The number of flavonoids was measured depending on the aluminum chloride (AlCl3) compound57. 1 ml of each propolis extract or bee venom, 4 ml of distilled water, and 0.3 ml of 5 percent of NaNO2 were mixed thoroughly. 0.30 ml of 10% of AlCl3 was added after a 5 min incubation at room temperature. In the sixth minute of incubation, 2 ml of 1 M NaOH is added, and the mixture was formulated in distilled water with a total volume of up to 10 ml and mixed well. Using a “Unicum UV-300” Spectrophotometer, at 510 nm, the absorbance was determined. Total flavonoids have been documented as dry weight (QE/g) mg quercetin/g, and findings represented as mean values (Mn) ± standard deviation (SD).

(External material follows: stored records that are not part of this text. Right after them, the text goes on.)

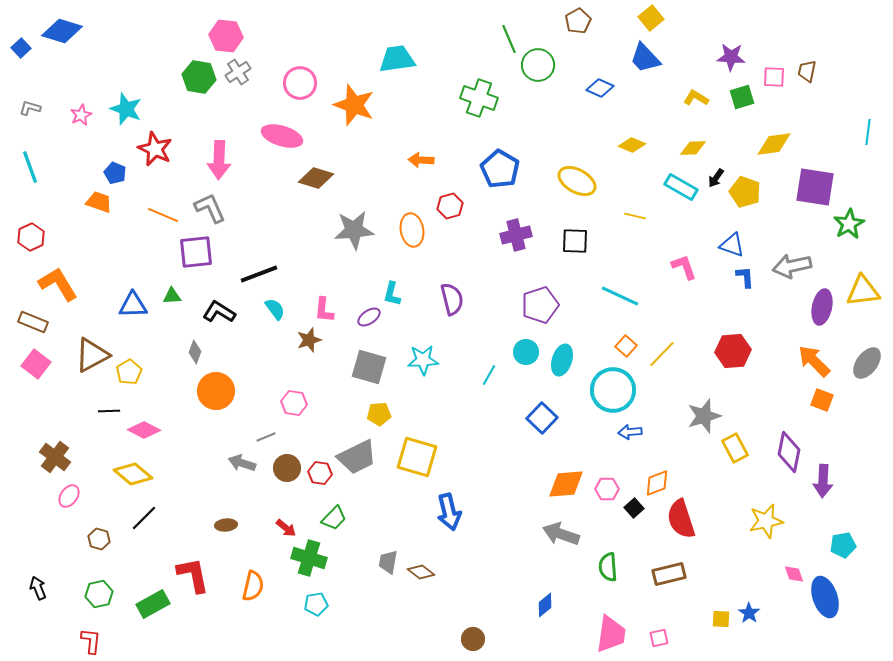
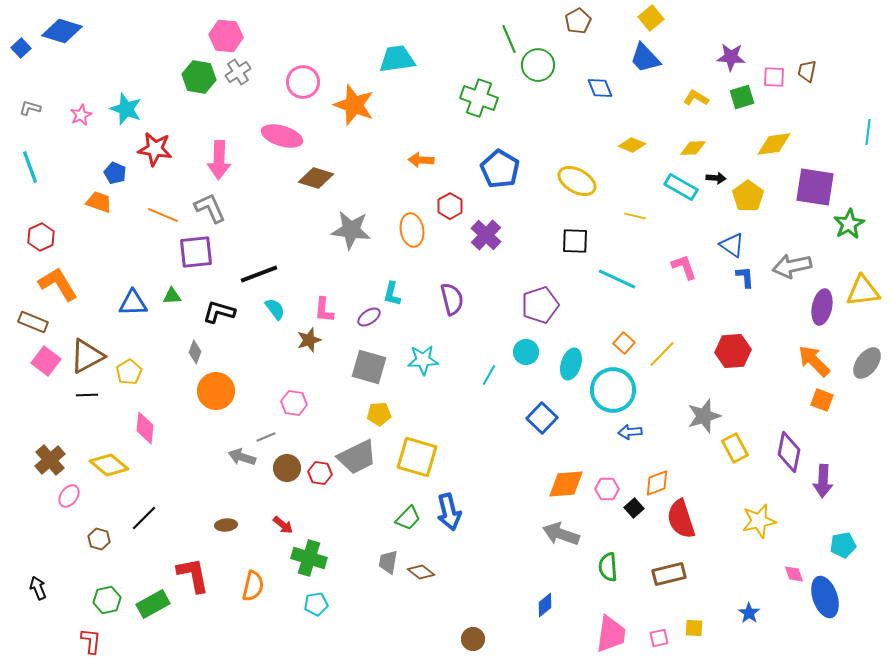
pink circle at (300, 83): moved 3 px right, 1 px up
blue diamond at (600, 88): rotated 44 degrees clockwise
red star at (155, 149): rotated 16 degrees counterclockwise
black arrow at (716, 178): rotated 120 degrees counterclockwise
yellow pentagon at (745, 192): moved 3 px right, 4 px down; rotated 16 degrees clockwise
red hexagon at (450, 206): rotated 15 degrees counterclockwise
gray star at (354, 230): moved 3 px left; rotated 12 degrees clockwise
purple cross at (516, 235): moved 30 px left; rotated 32 degrees counterclockwise
red hexagon at (31, 237): moved 10 px right
blue triangle at (732, 245): rotated 16 degrees clockwise
cyan line at (620, 296): moved 3 px left, 17 px up
blue triangle at (133, 305): moved 2 px up
black L-shape at (219, 312): rotated 16 degrees counterclockwise
orange square at (626, 346): moved 2 px left, 3 px up
brown triangle at (92, 355): moved 5 px left, 1 px down
cyan ellipse at (562, 360): moved 9 px right, 4 px down
pink square at (36, 364): moved 10 px right, 3 px up
black line at (109, 411): moved 22 px left, 16 px up
pink diamond at (144, 430): moved 1 px right, 2 px up; rotated 68 degrees clockwise
brown cross at (55, 457): moved 5 px left, 3 px down; rotated 12 degrees clockwise
gray arrow at (242, 463): moved 6 px up
yellow diamond at (133, 474): moved 24 px left, 9 px up
green trapezoid at (334, 518): moved 74 px right
yellow star at (766, 521): moved 7 px left
red arrow at (286, 528): moved 3 px left, 3 px up
green hexagon at (99, 594): moved 8 px right, 6 px down
yellow square at (721, 619): moved 27 px left, 9 px down
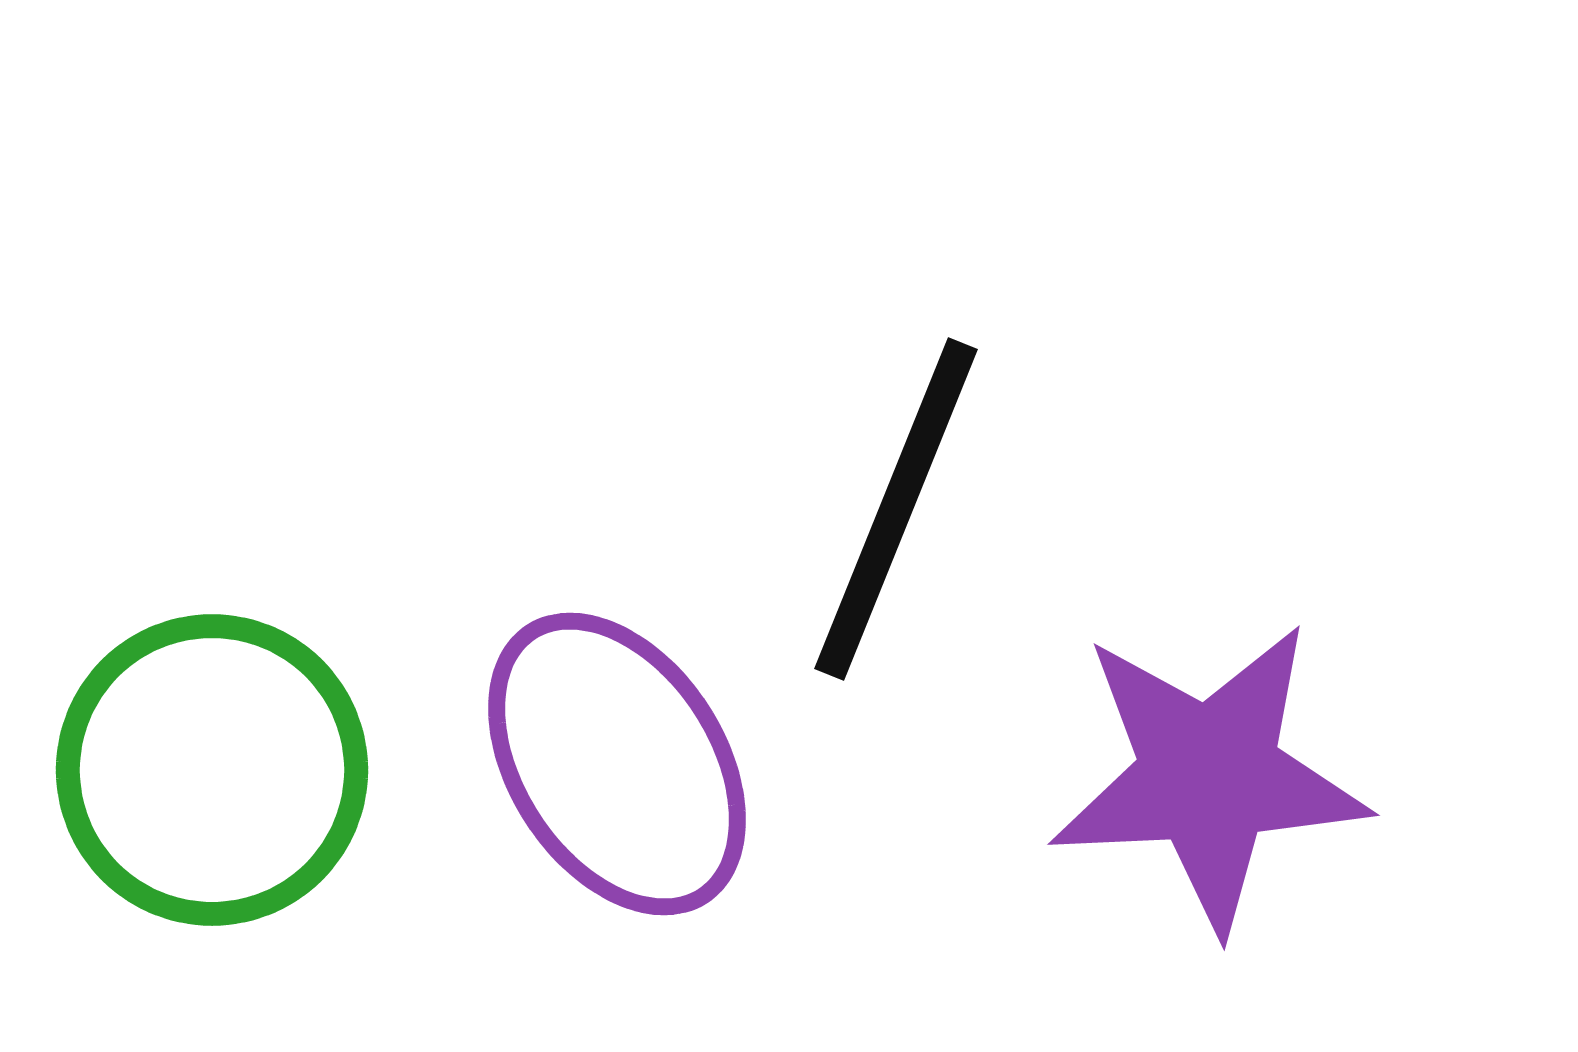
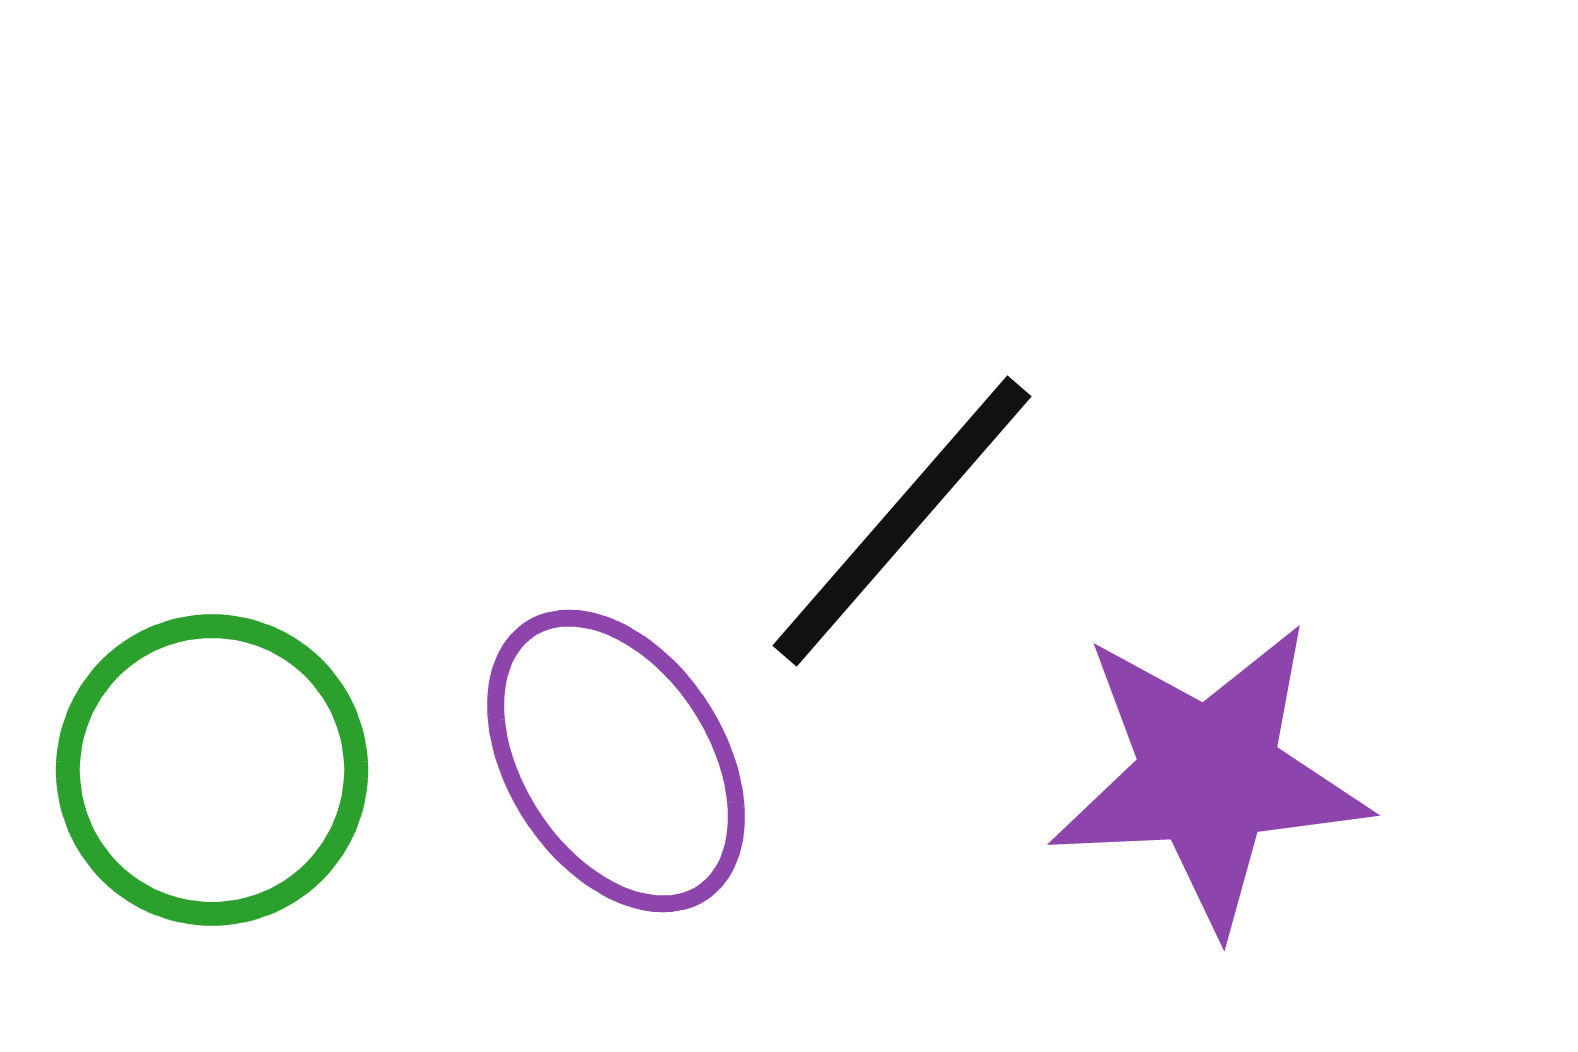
black line: moved 6 px right, 12 px down; rotated 19 degrees clockwise
purple ellipse: moved 1 px left, 3 px up
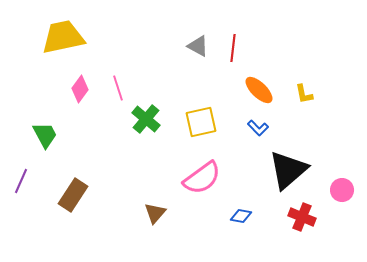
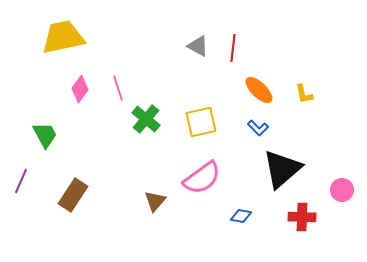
black triangle: moved 6 px left, 1 px up
brown triangle: moved 12 px up
red cross: rotated 20 degrees counterclockwise
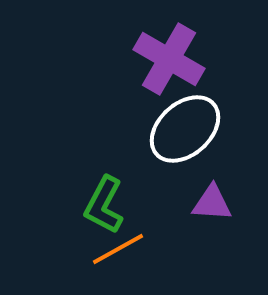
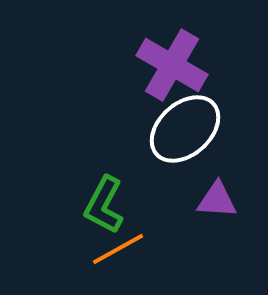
purple cross: moved 3 px right, 6 px down
purple triangle: moved 5 px right, 3 px up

Using the slightly changed method adopted by a study of58, the phenolic compounds and flavonoids present in propolis extract were analyzed. 1 gm of propolis was dissolved in 10 ml of ethanolic alcohol at 99% concentration for an hour at room temperature. Each mixture was subsequently ultrasonicated for half an hour and then centrifuged at “10,000 × g” for 5 min. Propolis was filtered, let it evaporate and then dry, and then re-dissolve it in 1 ml of deionized water. Immediately before injecting it into the HPLC, the collected extraction supernatant was filtered through a 0.45 μm Whatman® GF/F membrane. A GBC Scientific Equipment, LC-1110 Pump, Australia and a Kromasil column (Eka Chemical Inc., Bohus, Sweden) were used to conduct chromatographic separations. Liquid chromatographic testing was conducted using water–acetic acid as a mobile phase at concentration (99:1, volume/volume) and water-acetonitrile-acetic acid as a mobile phase B at concentration (67:32:1, volume/volume/volume) in slope mode (0–10 min: 90% A and 10% B, 10–16 min: 80% A and 20% B, 16–20 min: “60% A and 10% B, 10–16 min: 80% A and 20% B, 16–20 min: 60% A. Notably, the flow rate was 0.8 and 1 ml/min, respectively for flavonoids and phenols. The injected sample volume was 20 μl and the separation was done at 25° C. Then, at 280 nm, the phenols were detected while the flavonoids were tested with the GBC-UV/Vis at 356 nm. By examining their retention times with those of absolute norms, the description of phenolics, and flavonoids were examined. Chromatogram peaks were investigated using the chromatographic programme WinCrome V1.3. Flavonoid and phenolic acid quantities were represented as microgram per gram “μg/g DW”.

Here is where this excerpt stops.